Sam Kahn writes the Substack Castalia.
Wow...this was one of the best essays / articles I've ever read. I loved everything about it. In Albuquerque is the "Ernie Pyle Public Library", it's way on the other side of town, but I might have to go to do some deep reading. Great article and very powerful.
"... the somewhat-stultifying nimbus surround the ‘Greatest Generation’ shouldn’t distract us from the home truths it uncovered. One of them, incidentally, was the power of the sort of clear-eyed, plain-spoken mode of expression that Pyle perfected. It wasn’t necessary to be ironic or critical or sophisticated. It was possible to create remarkable aesthetic effects, and hit deep layers of the psyche, just by taking in one’s surroundings and writing down the experience as simply and directly as possible."

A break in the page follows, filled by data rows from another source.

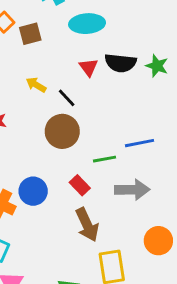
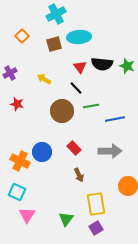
brown square: (30, 34) -> (54, 44), moved
black line: (67, 98) -> (76, 88), moved
green line: (105, 159) -> (91, 106), moved
brown arrow: (87, 225) -> (79, 175), size x0.6

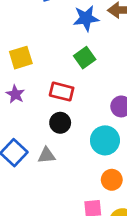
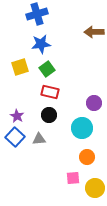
blue star: (86, 18) -> (41, 44), moved
green square: (85, 58) -> (47, 69), moved
purple star: (15, 94) -> (17, 116), moved

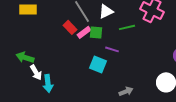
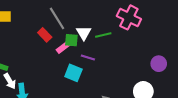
white triangle: (106, 11) -> (84, 33), moved, turned -35
pink rectangle: (84, 32) -> (63, 47), moved

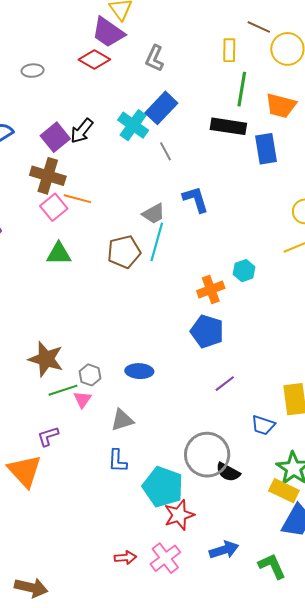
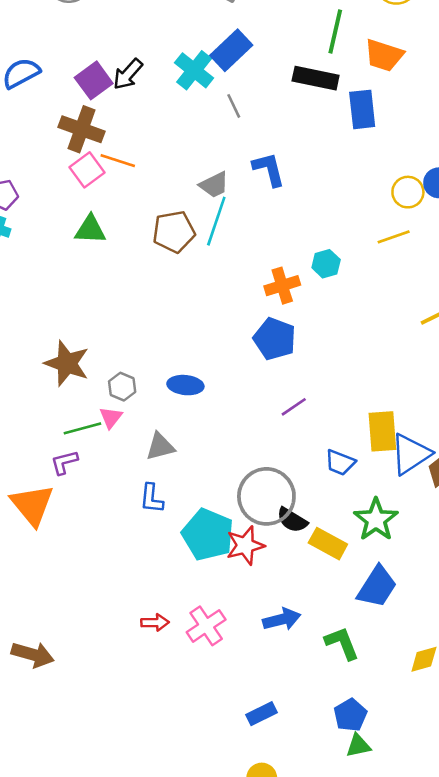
green line: (63, 390) -> (82, 428), moved
yellow rectangle: (284, 491) -> (328, 544), moved
red star: (179, 515) -> (245, 545), moved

Curious, Sam, if you see this simple talk -- which incidentally is at the heart of Crevecoeur's Letters from an American Farmer (my subject for next week) -- as linked to the journalism profession more broadly? People like Pyle could make a decent living writing for a newspaper and honing exactly this voice. Audience was part of that, too -- the plainspoken people that Pyle was imagining successfully as his readers. Willa Cather came of age as a journalist and brought a similar sensibility to her work. Hemingway and Fitzgerald, too. Now you're making me wonder about the stew of intersecting influences on emerging writers today -- what their venues might be, whether they are really on their own as solo-preneurs in the creator economy, hoping to fish a readership out of oblivion, or whether some of them have the chance that Pyle and others did to hone their craft in conversation with editors, who also laid a heavy thumb on the aesthetic scales during this period.
Strangely, I can't help but think of Pyle's comment on simplicity of wartime living in conjunction with the show ALONE, which I'm obsessed with in spite of (or maybe because of) its incoherent conceptual core.